Mucins are high molecular weight glycoprotein components of mucus, which protect and lubricate the epithelial surfaces of the respiratory, gastrointestinal and reproductive tracts in the body. In humans, to date, about six secreted and 14 membrane-tethered mucins have been reported based on cloned complementary DNA (cDNA) sequences [1, 2].
MUC2 is the major secreted mucin in the large and small intestine with an O-linked carbohydrate. MUC2 presents in normal gastrointestinal secretion products and epithelia, and in some tumors . Alteration of MUC2 expression may contribute to change in growth regulation, immune recognition, cellular adhesion, carcinoma-host and other cellular interactions, which may influence the invasive and metastatic capabilities of the cancer [4, 5]. The aberrant expression of MUC2 is together with altered expression of MUC5AC and MUC6 in intestinal metaplasia during the process of gastric carcinogenesis. And the MUC2 expression pattern is a reliable marker of intestinal metaplasia associated H. pylori infected individuals . The increased MUC2 expression in intestinal metaplasia in the neighborhood of the carcinomas may play an important role in gastric carcinomas or IPMN [7, 8]. It has been recently suggested that mucin genes have a regulatory role for their products during cell proliferation and differentiation, and this leads to carcinogenesis when these gene products are expressed inappropriately in the pathogenesis of breast cancer, gastric carcinomas, etc. [1, 9].
Human normal bile ducts do not show MUC2, and MUC2 mRNA was detectable in the normal cholangiocytes. But the presence of MUC2 protein was not demonstrable by immunohistochemical staining cholangiocarcinoma [10, 11]. MUC2 expression were observed in 42.0% of 193 extrahepatic bile duct carcinomas . The conventional intrahepatic cholangiocarcinoma (ICC) frequently expressed MUC5AC, but no MUC2, in carcinoma cells. Therefore, the expression of MUC2 seems to be a specific feature of mucinous ICC and Intraductal papillary neoplasia of the liver . Colonic epithelial metaplasia resembling regenerating colonic epithelia and/or tubular adenoma of the colon also occur in hyperplastic and dysplastic biliary lining epithelia in chronic biliary disease and is positive for MUC2 and CK20 [14, 15]. However, the results regarding correlations of MUC2 expression in cancer are contradictory .
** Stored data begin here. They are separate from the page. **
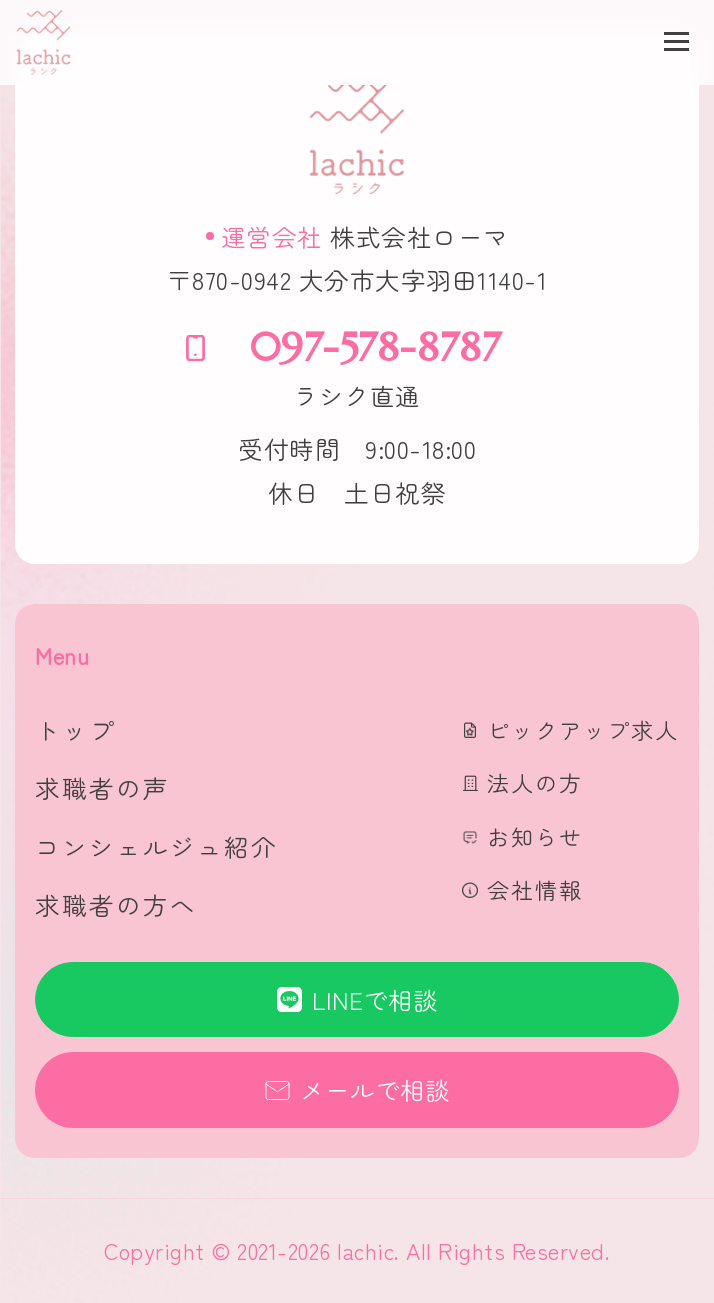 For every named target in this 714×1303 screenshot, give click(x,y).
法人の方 (535, 782)
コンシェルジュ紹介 (156, 846)
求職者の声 (102, 787)
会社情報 (535, 889)
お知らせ (535, 836)
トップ (75, 729)
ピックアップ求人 (583, 729)
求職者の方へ (116, 904) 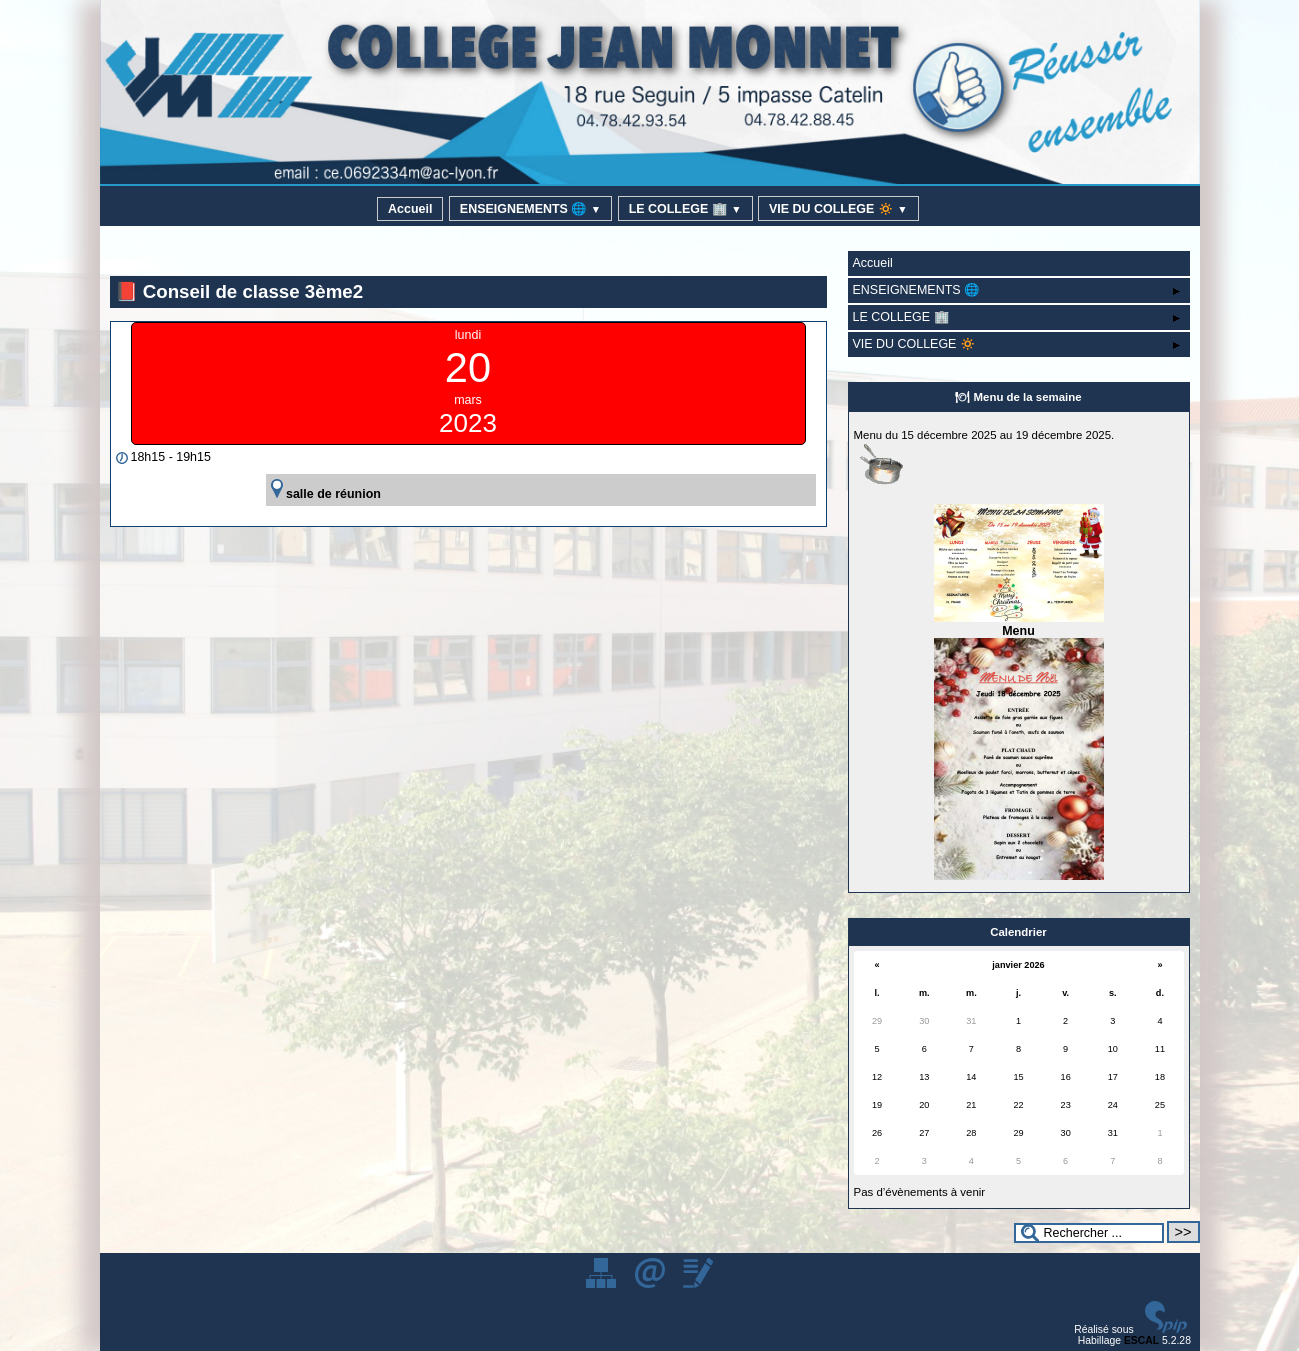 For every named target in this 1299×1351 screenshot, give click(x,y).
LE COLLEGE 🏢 (685, 209)
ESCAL (1141, 1340)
Given that the aberrant expression of MUC2, it is conceivable that MUC2 may be also involved in the development of cellular differentiation in Hepatocellular Carcinoma . Relatively little is known, however, about the mechanisms responsible for regulation of MUC2 expression in HCC. MUC2 gene regulation mechanism disclosed that DNA methylation and histone modification in the 5’ flanking region of the MUC2 promoter may play an important role . MUC2 are highly submitted to DNA methylation and histone modifications, and MUC2 repression by cell-specified methylation is controlled by DNA methyltransferase 1 (DNMT1) and dramatically impairs their activation by the transcription factor Sp1 in epithelial cancer cells [18, 19]. MUC2 expression in gastric cells is regulated by promoter methylation with two specific CpG sites . And the low methylation status of MUC2 gene plays a predominant role in high level MUC2 expression in mucinous colorectal cancer . The histone H3 modification could play an important role in MUC2 gene expression, possibly affecting DNA methylation in pancreatic neoplasm . It implied that the promoter methylation of MUC2 could play a particularly important regulatory role for MUC2 expression in carcinogenesis.
So far the few studies conducted focused on MUC2 methylation and no data are available regarding MUC2 in HCC. In this study, we examined the expression of MUC2 with respect to the promoter methylation in HCC.